中国で都市散策の「シティーウオーク」に続いて、このところ人気を集めるようになっているのが都市での宝探しゲーム「シティーハント」だ。ポストカードやマグネット、アクセサリーなど、ちょっとしたプレゼントを街のどこかに隠し、隠した人はその画像と場所をネット上にアップする。
社会学者は「都市での宝探しゲームは若者がつながりを持つきっかけとなっている。それはリズムの速い生活において、ストレスを発散する機会となっており、人と都市の距離も縮めている。合理的にリードすれば、こうしたゲームは都市の文化と観光の発展をバックアップしてくれる可能性がある」との見方を示した。
王洋(ワン・ヤン)さんは日曜日の昼、北京地下鉄の十里河駅の近くのある場所に中国の古い貨幣「金元宝」をデザインした小さな置き物に「疲れた時はちょっと一息ついてからまた頑張ろう。このプレゼントがあなたに幸運をもたらしますように」というメッセージを書いた付箋を貼り付けて隠し、その画像と位置情報をSNSアカウントにアップし、「縁のある人」が見つけるのを待った。すると、半日もしないうちに、コメント欄に見つけた人から画像が送られてきた。コメントには絵文字と感謝のメッセージが添えられていた。

王さんが見つけやすい場所にプレゼントを隠すのとは異なり、胡紅(フー・ホン)さんは路地や花壇といった場所に宝を隠し、ソーシャルメディアには「恥ずかしそうに半分隠れる宝」をアップ。さらに、おおよそのエリアと方角を教えるだけで、宝を袋の中に入れてわかりにくいようにすることもあるのだという。胡さんは「花壇に隠す時は、薄緑色の袋に入れることで、周囲に溶け込ませるようにしている。

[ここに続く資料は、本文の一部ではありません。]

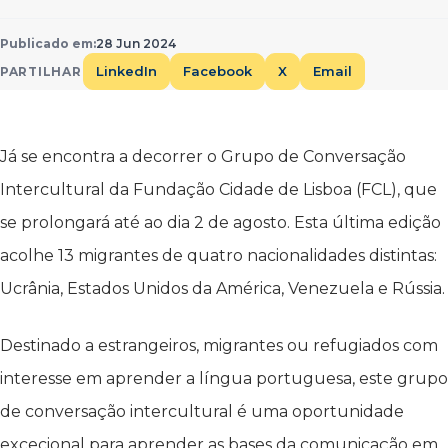
Publicado em:
28 Jun 2024
LinkedIn
Facebook
X
Email
PARTILHAR
Já se encontra a decorrer o Grupo de Conversação
Intercultural da Fundação Cidade de Lisboa (FCL), que
se prolongará até ao dia 2 de agosto. Esta última edição
acolhe 13 migrantes de quatro nacionalidades distintas:
Ucrânia, Estados Unidos da América, Venezuela e Rússia.
Destinado a estrangeiros, migrantes ou refugiados com
interesse em aprender a língua portuguesa, este grupo
de conversação intercultural é uma oportunidade
excecional para aprender as bases da comunicação em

ソーシャルメディアで検索してみると、多くの若者が都市での宝探しゲームに参加している。胡同(伝統的な民家が建ち並ぶ細い路地)のレンガの隙間にはマグネットが隠されている可能性があり、路線バスの停留所の隣にある草むらには大学院受験対策用の単語帳が隠されている可能性がある。ゲームに参加する人はみんな真剣で、コメント欄には「とても面白い。次もまた参加したい」というメッセージが続々と寄せられている。
中国社会科学院・社会学研究所の研究者・朱涛(ジュウ・タオ)氏は、「『宝探しゲーム』はとても興味深い社会現象と言える。一部の若者、特に大都市の若者は、それが大好きで、夢中になっている。こうしたゲームを通して、今の若者は生活において、意義のあることを探し求めていることが分かる。今の社会は、仕事のストレスが大きく、生活のリズムが速く、こうしたゲームに参加するとストレスを解消することができ、満足感を覚えることもできる」とし、「特に、北京には他の地域からやって来た人がたくさんいる。こうした人々は生活の中でどこかなじめず、居心地の悪さを感じているものだ。また、人と人のつながり、人との触れ合いというニーズは永遠に存在する。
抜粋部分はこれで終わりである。